О книге Бориса Кутенкова «Неразрешенные вещи»
Опубликовано в журнале Интерпоэзия, номер 2, 2014
В
предисловии к сборнику Бориса Кутенкова
«Неразрешенные вещи» (Eudokiya, Екатеринбург – Нью-Йорк,
2014) Бахыт Кенжеев
затрудняется точно определить, о чем она, и приводит в качестве ответа
авторскую строфу о жизни, точнее о том, что в ней не состоялось и чем обернулось… Вероятно, подобная неоднозначность определения
темы возникает в отношении практически любого сборника лирических
стихотворений, да и по определению лирика – всякой просодии – затрагивает
извечное: жизнь и смерть, любовь и Бог… Однако в книге
Кутенкова уловим особый стержневой мотив, позволяющий
утвердить, что эти стихотворения, прежде всего – об одиночестве: «вообще одинок, одинок вообще» (прямая
цитата из Бориса Рыжего)… И это, безусловно, тоже по-своему закономерно: «Дело
в том, что поэт всегда в той или иной степени обречен на одиночество. Это
деятельность такая, при которой помощников просто не имеется. И чем дальше ты
этим занимаешься, тем больше отделяешься ото всех и вся» (Бродский). Отсюда –
многажды повторенное, нередко изолированное, самоценное «я» и от него
производные. Отсюда – усиливающие ощущение тотальной пустоты негативы:
«ничего», «ненужности», «я все прощу, никого не пойму», «разучившийся
радоваться ничему», «о том, что никто никогда не умрет, / никто никогда,
никогда не умрет», «что ни с кем, ни о чем и, наверно, не в этой стране», «сердце
мое не мое […] / крикливо толкается в поезде номер неясность», «никто не бывает неправ и никто ни при чем», «я писал детектив пролетая вдоль синеморя /
размышлял из какого расти ему невермора», «не надо,
не надо, не надо», «нерожденные дети» и «невстречи»… Отсюда – «неразрешенные
вещи». Или такая перекличка с известным стихотворением Бродского:
В никуда ниоткуда несется
листок,
щедро траченный
молью, посыпанный солью.
Это я к вам пишу, совершенный
никто,
человек из подполья.
Выползаю из принтера горным
ручьем:
как ты в царстве своем, кто с
тобой, что почем.
Завершаю – с любовью и болью.
И дальше:
Не пиши мне, забудь – и
запомни:
сплошь беда и зима – от письма
моего.
Не дари мне упреков. Не жди
ничего.
Хорошо, хорошо, хорошо мне.
Эта
поэзия направлена вглубь времени, но не времени вообще, а времени поэтического:
созвучия, реминисценции, экивоки, центоны и переклички
– все здесь в достатке. Слова автора «…я
тоже из ваших, идущих на “вы”», возможно, следует
отнести к внутреннему ощущению преемственности и сродства, общности «сердитой печали». В кутенковских
«дыме и меди, и дыме, и меди опять»
мгновенно угадываются и медь есенинских листьев, и дым белых яблонь «нервнобольного поэта», а в стихотворении
без указанного посвящения «рельсы сходятся реки расходятся…»

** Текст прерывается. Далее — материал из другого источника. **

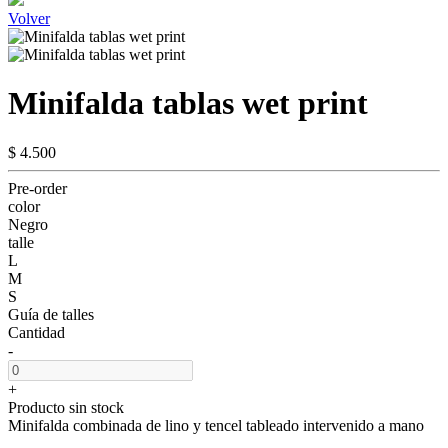
Volver
Minifalda tablas wet print
$ 4.500
Pre-order
color
Negro
talle
L
M
S
Guía de talles
Cantidad
-
+
Producto sin stock
Minifalda combinada de lino y tencel tableado intervenido a mano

легко узнаваем Денис Новиков:
сад свинцовый стреляющий
бликами
бьющий в цель ни пройтись ни присесть
в беэр-шева
могилу великую
заводные свои тридцать семь
Да
и странно было бы ожидать другого от поэта-читателя, поэта-критика, причем
довольно высокого калибра. Однако поэт далек от тщеславного желания блеснуть
начитанностью (для этого существуют иные способы и жанры), он идет дальше, ищет
глубже. Например, обращение к известному «Последнему тосту» Ахматовой в книге
встречается не единожды:
я пью за злую жизнь мою
и за тебя я пью
за взломанный рай точка ком
за свет в конце пути
за стекол
хруст под каблуком
согретых на груди
— — — — — — — — — — — — — — — —
— — — — — — — — —
Это тост – за разграбленный
дом.
— — — — — — — — — — — — — — — —
— — — — — — — — —
Значит, выпьем за скорый суд,
за ночной разоренный сад,
скоро зеркало поднесут, и в
него обратится взгляд.
В
последнем из процитированных выше текстов, помимо прочего, говорится о том, что
«реки уходят вспять», что «все сместилось куда-то вбок, и неясно, о чем
трезвон». Иными словами, речь идет о перемене ценностей и приоритетов, подмене
понятий добра и зла, друга и врага… Однако в
заключительных строках стихотворения проглядывает посыл несколько другого плана,
свидетельствующий скорее о силе индивида, чем о его бессилии перед лицом неотвратимого:
Божья молитва (песнь) обращена к человеку, а не наоборот. И не менее, чем подчеркнутое равенство последних, здесь важен
неожиданный поворот, намеренное отступление от безнадежного ахматовского
«за то, что Бог не спас» – перемена ракурса (откуда-то сбоку) ведет к
переустройству мироздания, в котором не Бог – человека, а человек спасает Бога:
И увидим лицо в огне, и
согреется соловей,
и Твоя
долетит ко мне, и станет равна – моей.
Подобных
неожиданных поворотов в книге Кутенкова несколько. Например, в стихотворении «Когда зеленое кино…», вопреки
устоявшемуся – как в литературе, так и в жизни – положению вещей, душа продает
человека, а не человек душу; а в стихотворении «Остывает разлитое солнце над
миром-таверной…» о смерти говорится в прошедшем: «там, при жизни, не ценят меня (а при смерти – бранили)…».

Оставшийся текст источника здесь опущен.